Her spine barely hit the stairs, as far as she could see, and after two complete somersaults she landed, crouched, on her toes, hands spread and balance forward. Tony took his attention from the screen to stare at her. “How in hell did you do that?”
“Pure blind luck,” Margrit said, gaping at her image. The recorded Margrit whipped around and looked up the stairs, reminding them both what they were supposed to be watching.
The man was gone.
“Well, goddammit,” Tony said mildly, and leaned closer to study the other screens briefly. “I don’t see him.
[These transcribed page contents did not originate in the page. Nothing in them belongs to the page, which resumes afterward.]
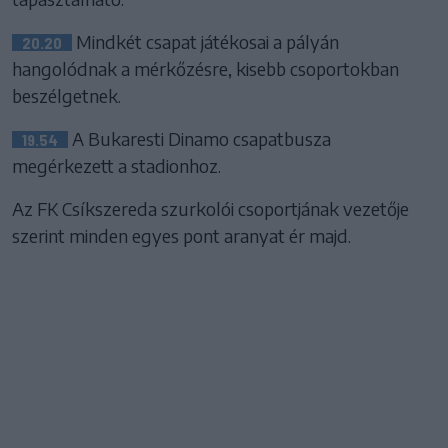
Mindkét csapat játékosai a pályán
20.20
hangolódnak a mérkőzésre, kisebb csoportokban
beszélgetnek.
A Bukaresti Dinamo csapatbusza
19.54
megérkezett a stadionhoz.
Az FK Csíkszereda szurkolói csoportjának vezetője
szerint minden egyes pont aranyat ér majd.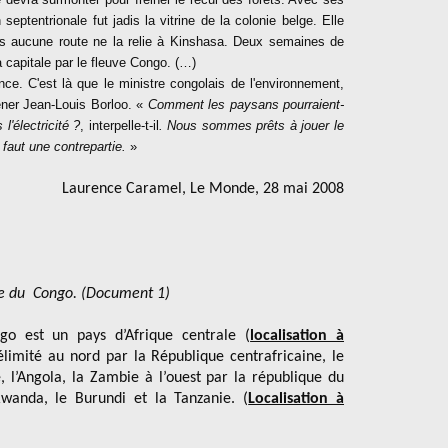
septentrionale fut jadis la vitrine de la colonie belge. Elle
lus aucune route ne la relie à Kinshasa. Deux semaines de
a capitale par le fleuve Congo. (…)
ince. C'est là que le ministre congolais de l'environnement,
ner Jean-Louis Borloo. «
Comment les paysans pourraient-
 l'électricité ?
, interpelle-t-il
. Nous sommes prêts à jouer le
 faut une contrepartie.
»
Laurence Caramel, Le Monde, 28 mai 2008
ue du Congo. (Document 1)
o est un pays d’Afrique centrale (
localisation à
élimité au nord par la République centrafricaine, le
, l’Angola, la Zambie à l’ouest par la république du
wanda, le Burundi et la Tanzanie. (
Localisation à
Rewind it.” He reached past her and punched the button himself.
In the rewind, as Margrit tumbled up the stairs, there was nothing, then a blur of blackness, and then the man in the space he’d occupied. “What the hell was that?” Tony played it forward, this time both of them watching the suspect.
Margrit threw the beer in his face. He doubled over again, falling into a crouch as he wiped his eyes frantically. His head wrenched to the side as Margrit stumbled, and he made one quick, aborted attempt to catch her, the movement so fast his image blurred again—white this time, the color of his shirt. He missed by a finger’s breadth, frustration contorting his features as he fell back into his crouched position.
Then all his energy seemed to rechannel. He uncoiled like a striking snake, the blur of black pixels that followed him expanding, curving around his body and shadowing him. A streak of brightness—the white of his shirt—etched a line through the blackness as it shot upward, off the top of the screen and out of sight.
FOUR
“WHAT THE HELL was that? Rewind it! Rewind it!” Tony jabbed the rewind button hard enough to bruise his finger, swearing again as the tape zipped backward. The scene replayed itself while he leaned in, nose nearly touching the screen. “Where’d he go? Where’d he go?! Kid! Where’s the camera kid? What’s his name? Ira!”
“Boy,” Margrit said to the screen, all but under her breath. “And I thought my little acrobatic trick was showy.”